私は「ダイエットのプロ」である前に、「リバウンドのプロ」でした。
何度も痩せては、何度も太り、何度も「もうダメだ」と自己肯定感を失い、そのたびに「次こそは」と立ち上がってきました。
この記事では、マスコミや雑誌に載っているような“きれいごと”ではなく、
更年期太りで人生に絶望しかけた一人の女性の、赤裸々すぎるダイエット体験談をお話しします。

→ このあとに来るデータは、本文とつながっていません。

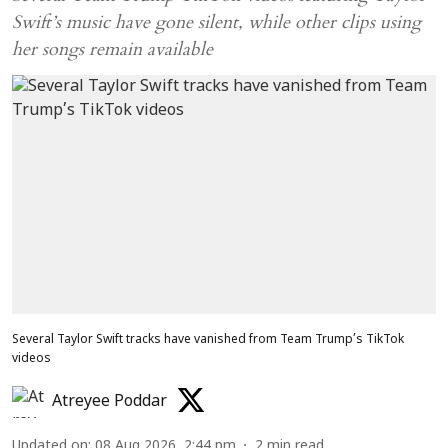
Swift’s music have gone silent, while other clips using
her songs remain available
Several Taylor Swift tracks have vanished from Team Trump’s TikTok
videos
Atreyee Poddar
Updated on
:
08 Aug 2026, 2:44 pm
2
min read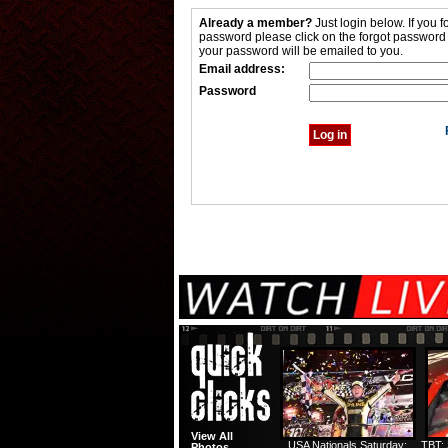
Already a member?
Just login below. If you f
password please click on the forgot password
your password will be emailed to you.
Email address:
Password
View All
USA Nationals Saturday:
TBT: 
Photos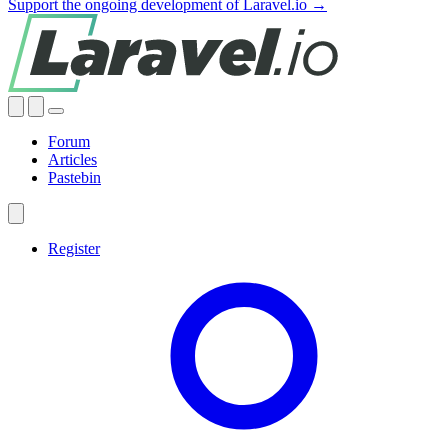
Support the ongoing development of Laravel.io →
Forum
Articles
Pastebin
Register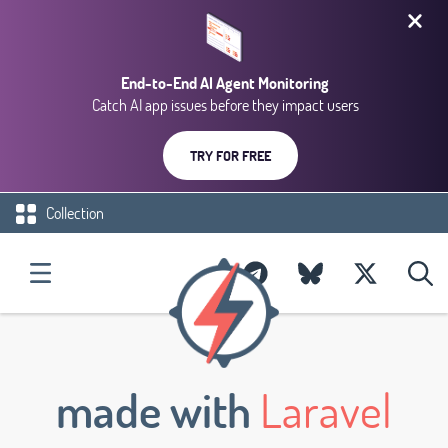
End-to-End AI Agent Monitoring
Catch AI app issues before they impact users
TRY FOR FREE
Collection
made with
Laravel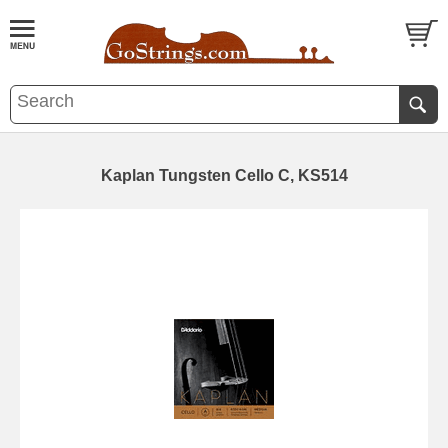
Kaplan Tungsten Cello C, KS514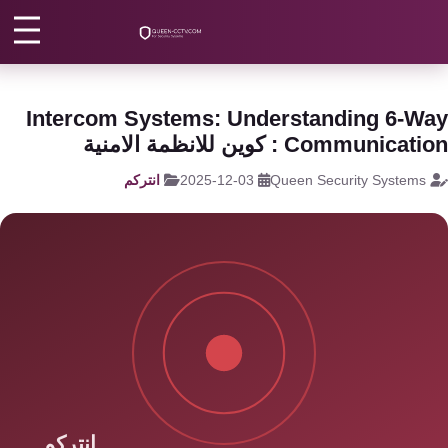
انتركم منزلي
/
انتركم
/
الرئيس
كاميرات
مراقبة
اتصل بنا
Intercom Systems: Understanding 6-W
كالون
Communication : كوين للانظمة الام
الباب
من نحن
انتركم
2025-12-03
Queen Security Systems
الذكي
المقالات
شبكات
و
الأقسام
سنترال
الرئيسية
سنترال
الداخلي
اتصل الآن
EN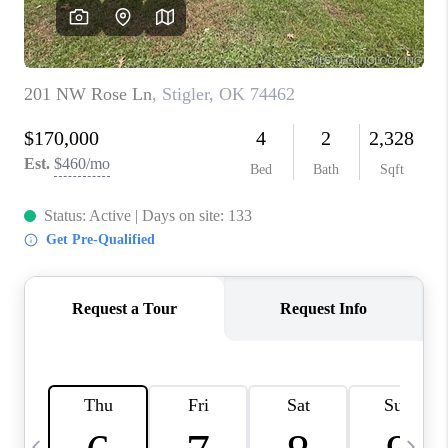
REVIEWS
CAREERS
ABOUT PLACE
CONNECT
TOP AREAS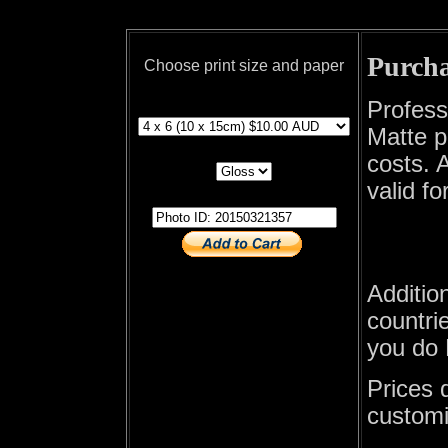
Purcha
Choose print size and paper
print size
Profess
Matte p
print paper
costs. A
valid fo
photo id
Additio
countrie
you do 
Prices 
customi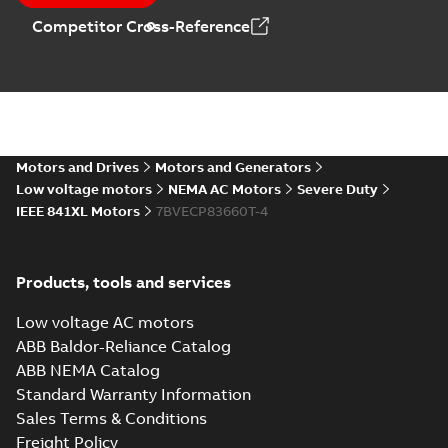
MB
Competitor Cross-Reference
06LYG105_16.68.DXF: 2D
AutoCAD DXF >=2000
Summary:
No summary available
DXF
DXF
Drawing
-
English
-
2024-09-27
-
2,44 MB
06LYG105_16.68.IGS: 3D IGES
Motors and Drives
Motors and Generators
Summary:
No summary available
IGS
IGS
Low voltage motors
NEMA AC Motors
Severe Duty
Drawing
-
English
-
2024-09-27
-
8,55 MB
IEEE 841XL Motors
7BVECP83660T-4
06LYG105_16.68.STEP: 3D
Products, tools and services
STEP
Summary:
No summary
STEP
STEP
available
Low voltage AC motors
Drawing
-
English
-
2024-09-27
-
3,58
MB
ABB Baldor-Reliance Catalog
ABB NEMA Catalog
06LYG105_16.68.cgr: 3D
Standard Warranty Information
Catia
Summary:
No summary available
CGR
CGR
Sales Terms & Conditions
Drawing
-
English
-
2024-09-27
-
0,41
MB
Freight Policy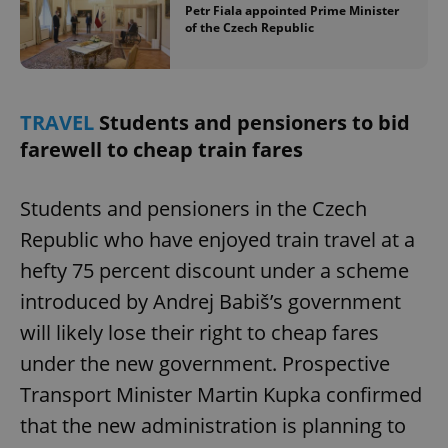
Petr Fiala appointed Prime Minister
of the Czech Republic
TRAVEL
Students and pensioners to bid
farewell to cheap train fares
Students and pensioners in the Czech
Republic who have enjoyed train travel at a
hefty 75 percent discount under a scheme
introduced by Andrej Babiš’s government
will likely lose their right to cheap fares
under the new government. Prospective
Transport Minister Martin Kupka confirmed
that the new administration is planning to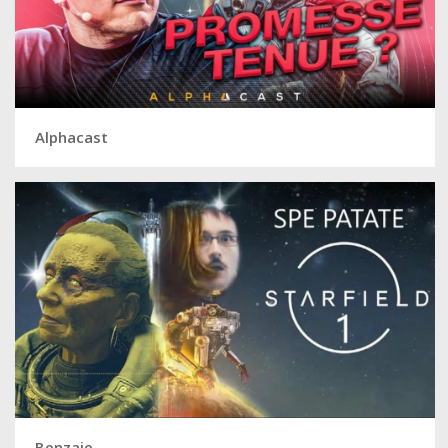
Alphacast
Benzaie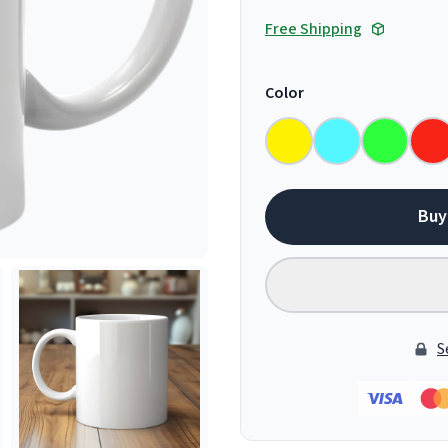
Free Shipping
Color
Buy
S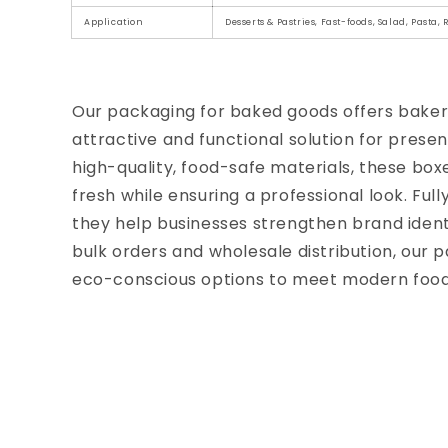
Application
Desserts & Pastries, Fast-foods, Salad, Pasta,
Our packaging for baked goods offers bakeri
attractive and functional solution for prese
high-quality, food-safe materials, these box
fresh while ensuring a professional look. Full
they help businesses strengthen brand iden
bulk orders and wholesale distribution, our p
eco-conscious options to meet modern food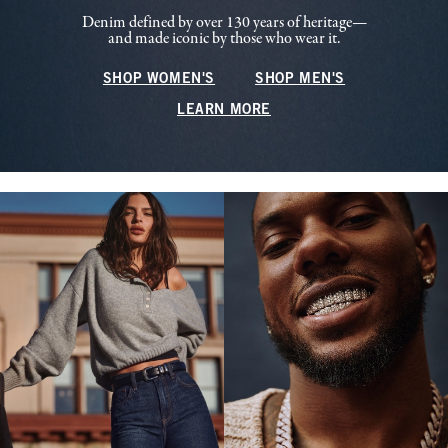
Denim defined by over 130 years of heritage—
and made iconic by those who wear it.
SHOP WOMEN'S
SHOP MEN'S
LEARN MORE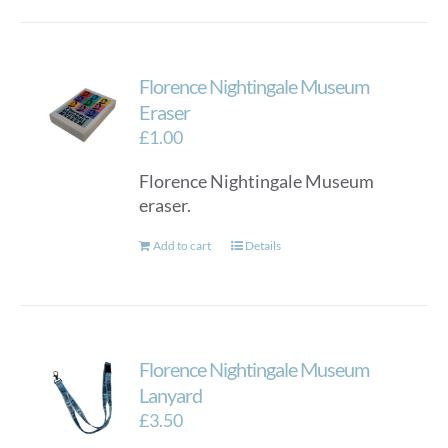
Florence Nightingale Museum
Eraser
£
1.00
Florence Nightingale Museum
eraser.
Add to cart
Details
Florence Nightingale Museum
Lanyard
£
3.50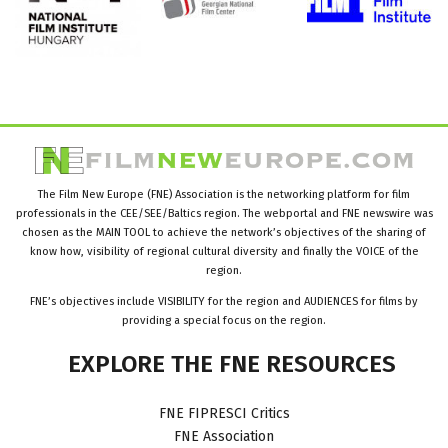
The Film New Europe (FNE) Association is the networking platform for film
professionals in the CEE/SEE/Baltics region. The webportal and FNE newswire was
chosen as the MAIN TOOL to achieve the network’s objectives of the sharing of
know how, visibility of regional cultural diversity and finally the VOICE of the
region.
FNE’s objectives include VISIBILITY for the region and AUDIENCES for films by
providing a special focus on the region.
EXPLORE
THE
FNE
RESOURCES
FNE FIPRESCI Critics
FNE Association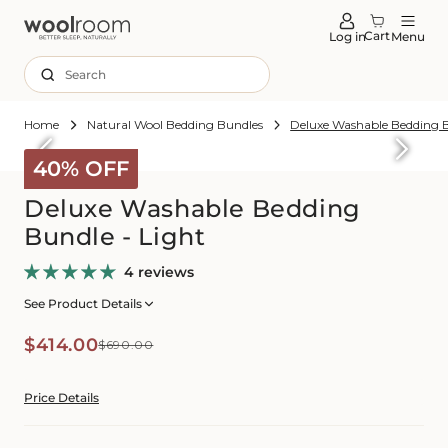
tent
Cart
Log in
Menu
Search
Home
Natural Wool Bedding Bundles
Deluxe Washable Bedding B
Skip to
roduct
40% OFF
formation
Deluxe Washable Bedding
Bundle - Light
4 reviews
See Product Details
Sale
Regular
$414.00
$690.00
price
price
Price Details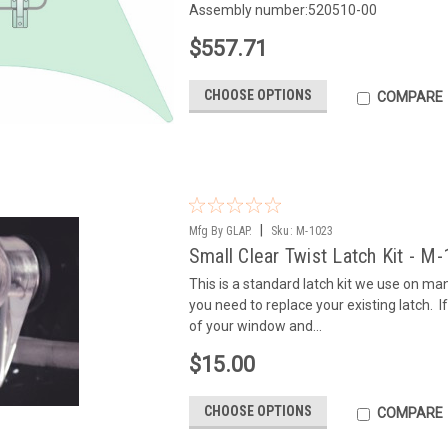
Assembly number:520510-00
$557.71
CHOOSE OPTIONS
COMPARE
|
Mfg By GLAP.
Sku:
M-1023
Small Clear Twist Latch Kit - M
This is a standard latch kit we use on m
you need to replace your existing latch. If 
of your window and...
$15.00
CHOOSE OPTIONS
COMPARE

キーワードは「ダイエット」「リバウンド」「痩せたい」。
そして本当のテーマは、「自己肯定感の回復」です。
更年期に入った途端、ダイエットが通用しなくなった現実
40代後半に差し掛かった頃、今までと同じ生活をしているのに、体重がみるみる増えていきました。
食事量は変わっていない。むしろ気をつけている。
それなのに、下腹部、腰回り、背中に脂肪がまとわりつく感覚。
「年齢のせいかな?」
最初は軽く考えていました。
でも、現実はそんなに甘くありませんでした。
体重計に乗るたび、数字を見るだけで心臓がドクンと鳴る。
鏡に映る自分を直視できなくなり、気づけば写真も避けるようになっていました。
更年期太りの正体は「ホルモン」だけじゃなかった
よく言われますよね。「更年期はホルモンバランスが崩れるから太りやすい」と。
もちろんそれは事実です。
でも、私が現場で数百人以上の女性を見てきて確信したのは、
本当の原因は“心と行動のズレ”でした。
更年期に入ると、こんな変化が起こります。
- 疲れやすくなり、行動量が減る
- ストレス耐性が下がり、甘いものに手が伸びる
- 「どうせ痩せない」という諦め思考が強まる
つまり、太った原因は「自分の意思が弱いから」ではないのです。
でも、当時の私は自分を責め続けていました。
一度は痩せる。でも必ずリバウンドする地獄
私は過去に、数え切れないほどのダイエットを試しました。
- 糖質制限ダイエット
- ファスティング
- 置き換えダイエット
- 1日1食ダイエット
- 毎日1時間の有酸素運動
正直に言います。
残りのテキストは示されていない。